• [Task details] Copy the lines below verbatim, beginning with the line that includes "Plan de formation Django" and continuing to the end; leave out everything before it.

• [Source data]
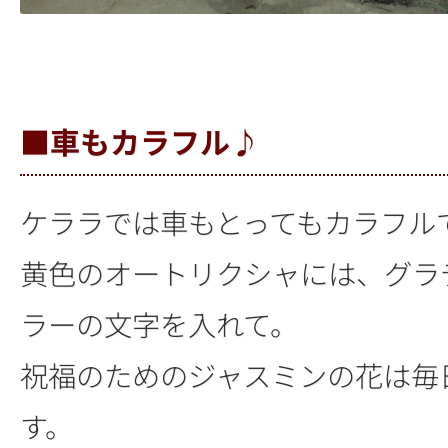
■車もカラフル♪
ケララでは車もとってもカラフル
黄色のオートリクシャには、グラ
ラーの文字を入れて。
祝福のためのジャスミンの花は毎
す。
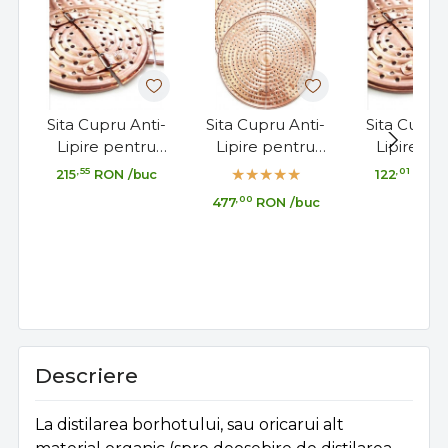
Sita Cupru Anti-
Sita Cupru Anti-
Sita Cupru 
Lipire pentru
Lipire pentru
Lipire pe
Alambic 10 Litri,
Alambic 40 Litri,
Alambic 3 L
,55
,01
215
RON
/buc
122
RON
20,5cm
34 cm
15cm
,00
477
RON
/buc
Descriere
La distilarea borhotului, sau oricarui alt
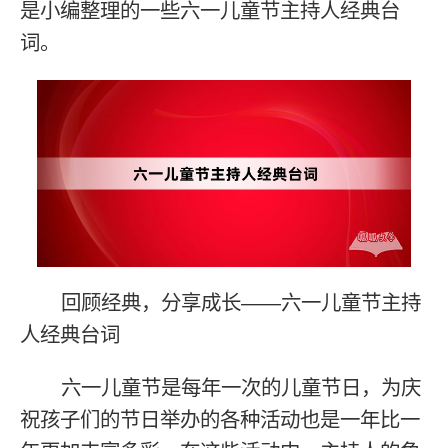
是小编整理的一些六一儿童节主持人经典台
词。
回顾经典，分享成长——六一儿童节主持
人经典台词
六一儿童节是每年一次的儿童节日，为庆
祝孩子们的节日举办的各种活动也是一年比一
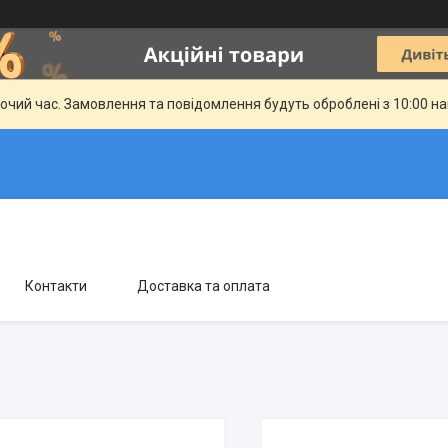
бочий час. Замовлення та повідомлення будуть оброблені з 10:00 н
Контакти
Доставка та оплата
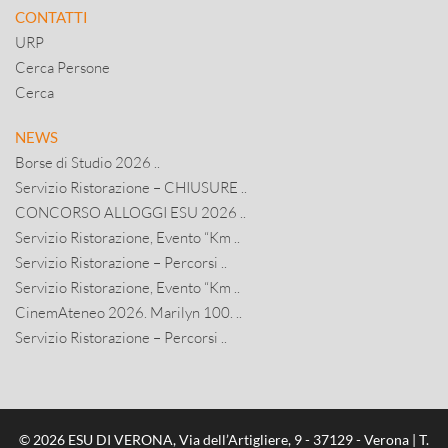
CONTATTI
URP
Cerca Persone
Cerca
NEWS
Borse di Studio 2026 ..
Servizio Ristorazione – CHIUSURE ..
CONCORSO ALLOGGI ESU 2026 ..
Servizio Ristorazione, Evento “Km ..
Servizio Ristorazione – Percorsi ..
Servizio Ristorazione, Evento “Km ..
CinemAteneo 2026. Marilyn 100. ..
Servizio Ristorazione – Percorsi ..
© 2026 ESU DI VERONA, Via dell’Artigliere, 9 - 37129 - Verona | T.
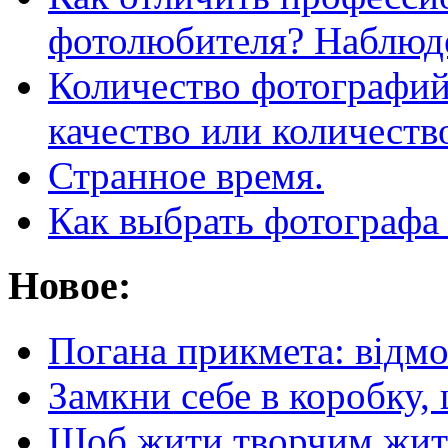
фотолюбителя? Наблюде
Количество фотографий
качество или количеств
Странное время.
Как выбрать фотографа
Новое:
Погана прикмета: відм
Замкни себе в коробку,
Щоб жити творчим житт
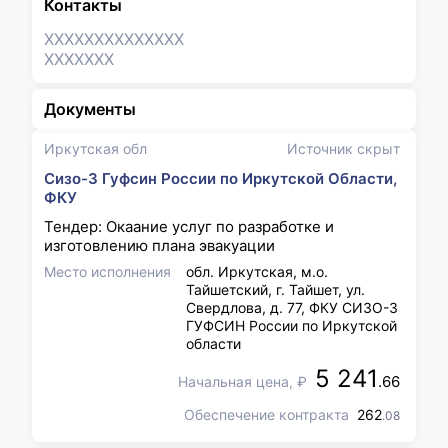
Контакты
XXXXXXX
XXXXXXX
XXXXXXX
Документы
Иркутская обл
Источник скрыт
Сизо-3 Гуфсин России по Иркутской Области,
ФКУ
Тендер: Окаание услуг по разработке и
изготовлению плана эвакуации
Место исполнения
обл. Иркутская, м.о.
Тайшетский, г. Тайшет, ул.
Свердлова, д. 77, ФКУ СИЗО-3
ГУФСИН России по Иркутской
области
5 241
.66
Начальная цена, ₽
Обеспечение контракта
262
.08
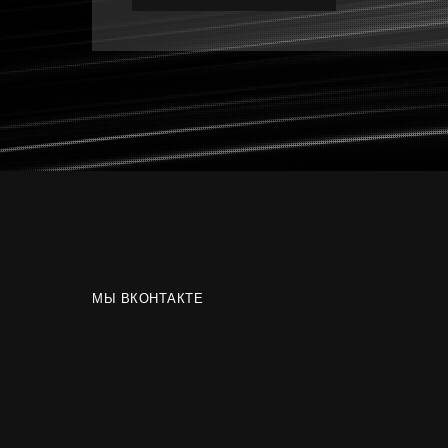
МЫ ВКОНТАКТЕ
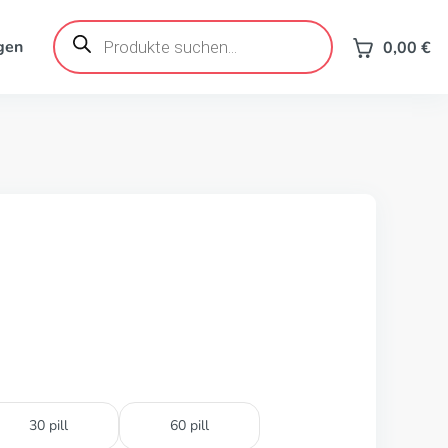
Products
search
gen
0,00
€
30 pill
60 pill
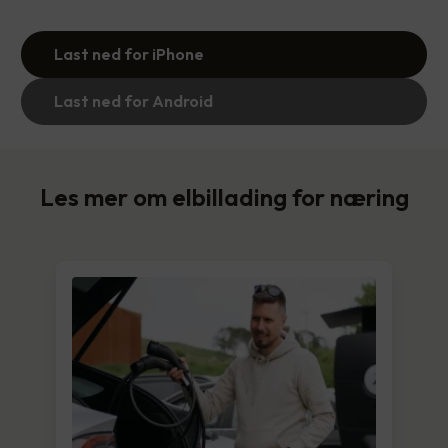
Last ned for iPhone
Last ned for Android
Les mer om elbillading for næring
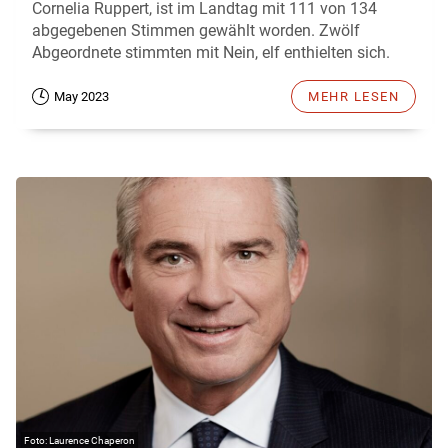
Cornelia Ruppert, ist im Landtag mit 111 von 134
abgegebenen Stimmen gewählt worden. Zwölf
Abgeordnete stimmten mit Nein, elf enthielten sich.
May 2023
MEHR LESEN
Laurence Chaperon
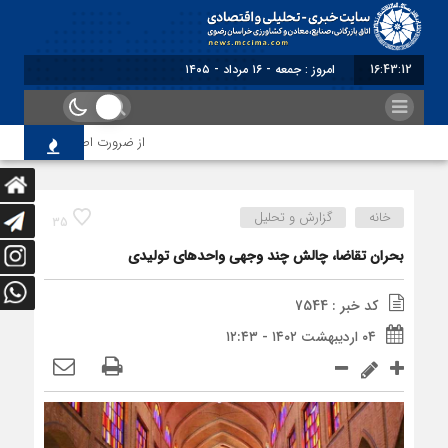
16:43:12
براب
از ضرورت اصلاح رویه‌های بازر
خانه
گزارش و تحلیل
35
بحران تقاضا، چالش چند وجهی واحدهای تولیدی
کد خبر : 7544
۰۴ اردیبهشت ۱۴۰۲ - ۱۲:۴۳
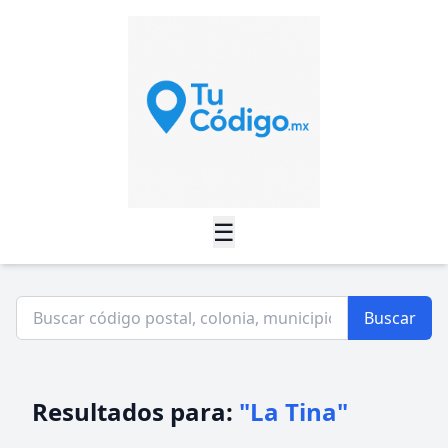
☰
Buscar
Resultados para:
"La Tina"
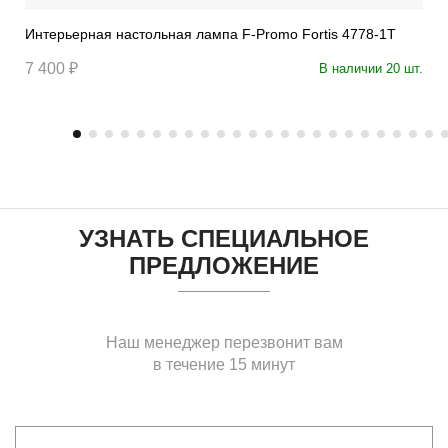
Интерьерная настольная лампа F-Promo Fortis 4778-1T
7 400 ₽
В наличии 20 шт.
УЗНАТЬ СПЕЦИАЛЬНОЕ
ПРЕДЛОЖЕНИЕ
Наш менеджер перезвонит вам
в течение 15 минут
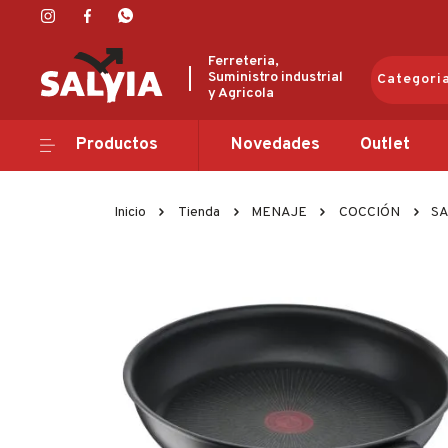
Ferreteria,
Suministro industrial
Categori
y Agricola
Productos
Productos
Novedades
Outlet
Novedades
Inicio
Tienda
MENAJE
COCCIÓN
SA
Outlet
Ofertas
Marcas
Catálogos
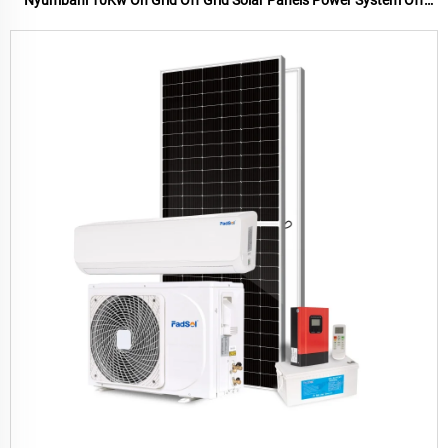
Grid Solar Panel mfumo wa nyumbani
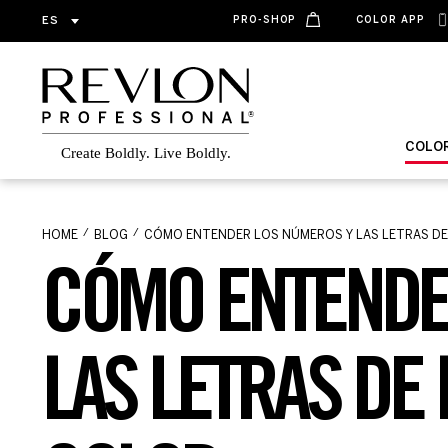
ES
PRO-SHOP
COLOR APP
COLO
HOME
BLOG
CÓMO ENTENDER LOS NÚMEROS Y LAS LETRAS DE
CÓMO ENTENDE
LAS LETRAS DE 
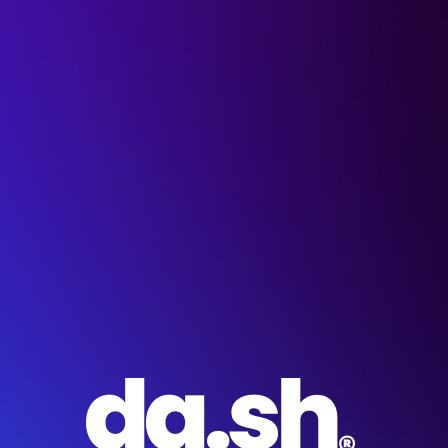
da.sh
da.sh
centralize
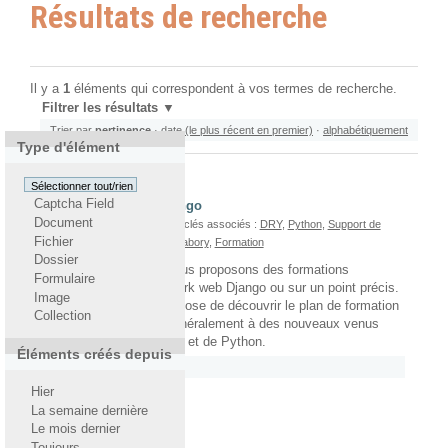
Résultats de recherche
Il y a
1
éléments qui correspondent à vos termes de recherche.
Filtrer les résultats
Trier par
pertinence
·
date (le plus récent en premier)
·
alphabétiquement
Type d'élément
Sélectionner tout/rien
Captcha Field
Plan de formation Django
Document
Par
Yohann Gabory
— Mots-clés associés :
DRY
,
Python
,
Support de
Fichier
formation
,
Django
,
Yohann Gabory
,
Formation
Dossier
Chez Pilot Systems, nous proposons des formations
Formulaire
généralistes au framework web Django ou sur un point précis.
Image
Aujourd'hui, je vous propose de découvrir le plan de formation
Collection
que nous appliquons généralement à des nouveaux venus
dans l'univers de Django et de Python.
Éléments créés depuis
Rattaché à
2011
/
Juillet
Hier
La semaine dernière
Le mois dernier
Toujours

• [Answer for this exercise]
Plan de formation Django
Document
Par
Yohann Gabory
— Mots-clés associés :
DRY
,
Python
,
Support de
Fichier
formation
,
Django
,
Yohann Gabory
,
Formation
Dossier
Chez Pilot Systems, nous proposons des formations
Formulaire
généralistes au framework web Django ou sur un point précis.
Image
Aujourd'hui, je vous propose de découvrir le plan de formation
Collection
que nous appliquons généralement à des nouveaux venus
dans l'univers de Django et de Python.
Éléments créés depuis
Rattaché à
2011
/
Juillet
Hier
La semaine dernière
Le mois dernier
Toujours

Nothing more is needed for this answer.